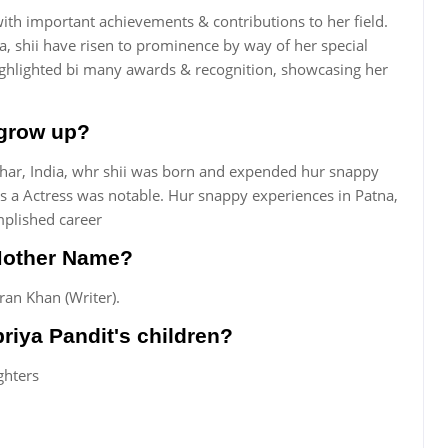
ith important achievements & contributions to her field.
ia, shii have risen to prominence by way of her special
ghlighted bi many awards & recognition, showcasing her
 grow up?
har, India, whr shii was born and expended hur snappy
 as a Actress was notable. Hur snappy experiences in Patna,
mplished career
 Mother Name?
an Khan (Writer).
riya Pandit's children?
ghters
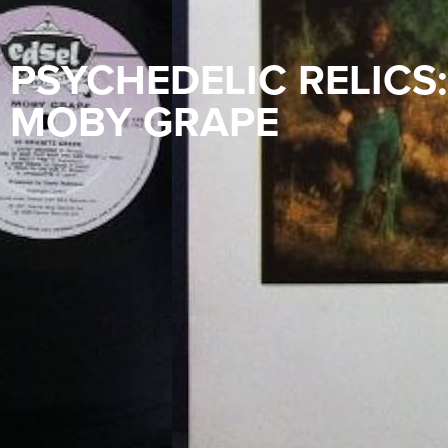
PSYCHEDELIC RELICS:
MOBY GRAPE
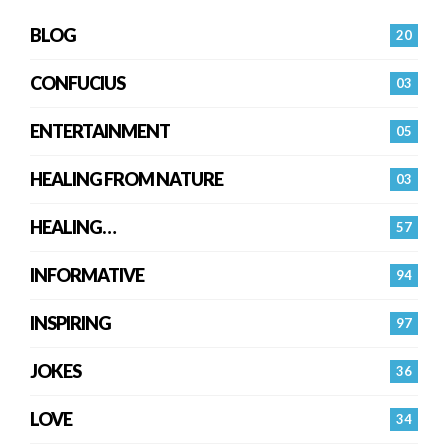
BLOG
20
CONFUCIUS
03
ENTERTAINMENT
05
HEALING FROM NATURE
03
HEALING…
57
INFORMATIVE
94
INSPIRING
97
JOKES
36
LOVE
34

───

- EXERCISE AIM -
Your answer must consist of every line in the listing that contains "shii".

- SOLUTION FOR THIS TASK -
ia, shii have risen to prominence by way of her special
har, India, whr shii was born and expended hur snappy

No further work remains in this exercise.